Pek çok kişi, hayatının 100. yılını görmeyi istemektedir. Ancak uzmanlar, yaşam süresindeki artışların yavaşlaması nedeniyle bu hedefe ulaşmanın hala oldukça zor olduğunu belirtiyor.
Araştırmacılar, tıptaki ilerlemelere rağmen, 19. ve 20. yüzyılların ilk yarısında yaşanan büyük sıçramaların ardından insan ömrünün sınırlarına yaklaştığımızı vurgulamaktadır. 1990’lı yıllardan alınan bazı tahminler, bugün doğan çocukların büyük bir kısmının 100 yaşına kadar yaşayabileceğini öne sürüyordu. Fakat günümüzde yapılan analizler, son yıllarda doğan çocukların kız olmaları durumunda 100. yaş günlerini kutlama şanslarının sadece %5,3, erkek olmaları halinde ise sadece %1,8 olduğunu ortaya koyuyor.
Chicago’daki Illinois Üniversitesi’nden bir araştırma ekibi, Hong Kong, Avustralya, Fransa ve İspanya gibi farklı ülkelerdeki ölüm verilerini inceledi. Ekip, küresel ortalama yaşam beklentisinin 1900 yılında 48 yıl, 1950’de 67 yıl ve milenyumun başında 76 yıl olduğunu tespit etti. Ancak 2021 yılına gelindiğinde bu rakam sadece 77 yıla çıkmıştı. Ekip, “radikal yaşam uzaması” devam etseydi, bu sayının şu anda yaklaşık 83 yıl olması gerektiğini ifade ediyor.

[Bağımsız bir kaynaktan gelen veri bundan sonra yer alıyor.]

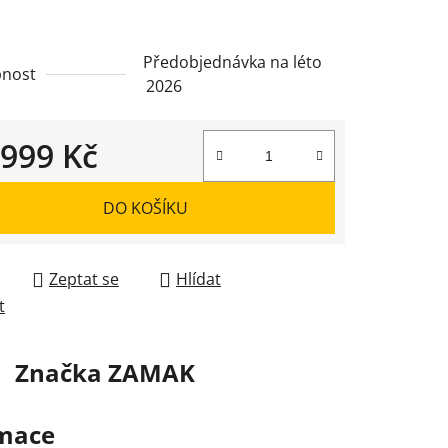
Předobjednávka na léto
nost
2026
 999 Kč
 cena:
DO KOŠÍKU
Zeptat se
Hlídat
t
Značka
ZAMAK
rmace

Birleşik Krallık Ulusal İstatistik Ofisi’nin verileri de, verilerin ilk kez kaydedildiği 1841 yılından bu yana Birleşik Krallık’ta yaşam beklentisinin önemli ölçüde arttığını gösteriyor. Örneğin, yaşam beklentisi 1950 yılında erkekler için 66,1 yıl, kadınlar için ise 70,6 yıl iken, 2000 yılında erkekler için 75,6 yıl, kadınlar için 80,4 yıl seviyesine ulaştı. Ancak yeni veriler, 2022’de doğan bir çocuğun, erkekse 78,9 yıl ve kızsa 82,8 yıl yaşamasının beklenebileceğini göstermektedir. Tüm bu veriler, yaşam ömrünün uzaması konusunda belirgin bir yavaşlama yaşandığını ortaya koyuyor.

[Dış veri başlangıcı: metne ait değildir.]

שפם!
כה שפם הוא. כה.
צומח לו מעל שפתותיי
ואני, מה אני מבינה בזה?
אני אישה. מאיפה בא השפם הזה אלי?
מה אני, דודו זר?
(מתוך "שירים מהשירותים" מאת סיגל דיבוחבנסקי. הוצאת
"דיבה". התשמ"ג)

Ayrıca, yeni çalışmada yapılan analizler, yüz yaşına ulaşma şansının özellikle Hong Kong’da yaşayanlar için en yüksek olduğunu buldu. Hong Kong için yapılan veriler, 2019’da doğan çocukların kadınlarının %12,8’i ve erkeklerinin %4,4’ünün bu etkileyici yaşa ulaşabileceğini gösteriyor.
Ekip, 21. yüzyılda “radikal yaşam uzaması” gerçekleşeceğine dair herhangi bir kanıt bulunmadığını ve artık yaşamı uzatmak yerine, daha sağlıklı bir yaşam sürmenin yollarına odaklanılması gerektiğini savunuyor. Bulgular, Nature Aging dergisinde yayımlandı.